--- START ---

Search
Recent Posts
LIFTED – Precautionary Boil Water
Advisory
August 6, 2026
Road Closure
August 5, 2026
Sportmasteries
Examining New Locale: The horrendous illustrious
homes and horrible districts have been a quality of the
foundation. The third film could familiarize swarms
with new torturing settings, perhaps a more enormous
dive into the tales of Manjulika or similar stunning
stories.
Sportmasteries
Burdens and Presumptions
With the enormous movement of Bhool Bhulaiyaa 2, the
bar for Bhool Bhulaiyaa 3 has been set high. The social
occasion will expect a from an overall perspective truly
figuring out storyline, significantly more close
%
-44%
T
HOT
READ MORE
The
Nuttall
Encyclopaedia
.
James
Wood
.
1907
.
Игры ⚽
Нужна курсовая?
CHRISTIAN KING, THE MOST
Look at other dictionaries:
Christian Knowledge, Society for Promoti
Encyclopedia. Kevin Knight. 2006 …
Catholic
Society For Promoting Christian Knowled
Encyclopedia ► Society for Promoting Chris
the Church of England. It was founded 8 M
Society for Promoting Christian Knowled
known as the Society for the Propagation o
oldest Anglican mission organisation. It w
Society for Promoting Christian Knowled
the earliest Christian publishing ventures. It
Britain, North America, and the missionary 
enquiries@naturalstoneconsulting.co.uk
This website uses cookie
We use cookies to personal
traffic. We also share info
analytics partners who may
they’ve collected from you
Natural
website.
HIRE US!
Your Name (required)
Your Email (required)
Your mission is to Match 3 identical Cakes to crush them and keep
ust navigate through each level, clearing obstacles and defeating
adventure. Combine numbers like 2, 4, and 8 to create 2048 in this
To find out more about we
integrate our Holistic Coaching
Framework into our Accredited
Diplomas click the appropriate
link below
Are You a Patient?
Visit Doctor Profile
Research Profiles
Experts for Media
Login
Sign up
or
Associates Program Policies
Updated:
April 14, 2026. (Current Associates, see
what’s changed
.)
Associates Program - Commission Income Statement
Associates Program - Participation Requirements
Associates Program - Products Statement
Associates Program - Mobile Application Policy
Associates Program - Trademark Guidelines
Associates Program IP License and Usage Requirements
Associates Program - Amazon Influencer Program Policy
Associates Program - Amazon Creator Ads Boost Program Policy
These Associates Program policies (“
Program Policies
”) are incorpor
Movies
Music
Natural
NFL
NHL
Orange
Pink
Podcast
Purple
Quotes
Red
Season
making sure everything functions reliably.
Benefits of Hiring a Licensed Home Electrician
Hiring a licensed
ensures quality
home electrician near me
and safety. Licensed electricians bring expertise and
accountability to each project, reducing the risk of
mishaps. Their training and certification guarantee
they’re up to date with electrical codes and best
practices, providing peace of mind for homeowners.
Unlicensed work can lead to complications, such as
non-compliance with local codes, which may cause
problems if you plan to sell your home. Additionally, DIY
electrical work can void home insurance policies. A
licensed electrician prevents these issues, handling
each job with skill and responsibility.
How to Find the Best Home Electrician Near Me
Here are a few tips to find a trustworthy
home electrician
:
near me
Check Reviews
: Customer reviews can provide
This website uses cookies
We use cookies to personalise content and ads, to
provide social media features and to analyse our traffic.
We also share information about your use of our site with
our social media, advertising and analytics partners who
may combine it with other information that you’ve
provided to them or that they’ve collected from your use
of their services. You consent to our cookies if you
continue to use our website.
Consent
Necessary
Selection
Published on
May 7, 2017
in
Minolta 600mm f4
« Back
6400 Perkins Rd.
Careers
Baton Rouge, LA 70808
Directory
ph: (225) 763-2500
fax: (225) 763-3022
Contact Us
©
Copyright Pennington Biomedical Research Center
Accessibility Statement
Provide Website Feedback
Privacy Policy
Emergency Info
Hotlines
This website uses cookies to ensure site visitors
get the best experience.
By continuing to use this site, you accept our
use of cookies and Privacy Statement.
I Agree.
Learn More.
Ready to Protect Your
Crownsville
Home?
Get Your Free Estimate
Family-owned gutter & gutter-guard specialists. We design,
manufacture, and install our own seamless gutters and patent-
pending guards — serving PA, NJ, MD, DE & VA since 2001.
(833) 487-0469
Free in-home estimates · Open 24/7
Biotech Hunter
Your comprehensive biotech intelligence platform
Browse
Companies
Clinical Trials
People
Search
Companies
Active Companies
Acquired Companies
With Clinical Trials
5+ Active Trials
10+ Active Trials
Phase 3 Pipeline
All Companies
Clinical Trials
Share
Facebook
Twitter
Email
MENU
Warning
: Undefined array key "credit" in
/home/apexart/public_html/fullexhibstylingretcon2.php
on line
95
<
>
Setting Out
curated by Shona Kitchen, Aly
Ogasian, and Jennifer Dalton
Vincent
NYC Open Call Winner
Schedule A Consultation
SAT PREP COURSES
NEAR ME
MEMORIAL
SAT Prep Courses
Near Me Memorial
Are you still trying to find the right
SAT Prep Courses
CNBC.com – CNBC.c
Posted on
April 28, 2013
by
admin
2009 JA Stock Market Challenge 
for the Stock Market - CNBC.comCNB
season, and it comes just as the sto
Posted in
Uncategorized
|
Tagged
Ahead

--- END ---

● **What you should do**:
Going through the entries above line by line, work out how many lines include the word "other". Only the number is required.

● **Task solution**:
2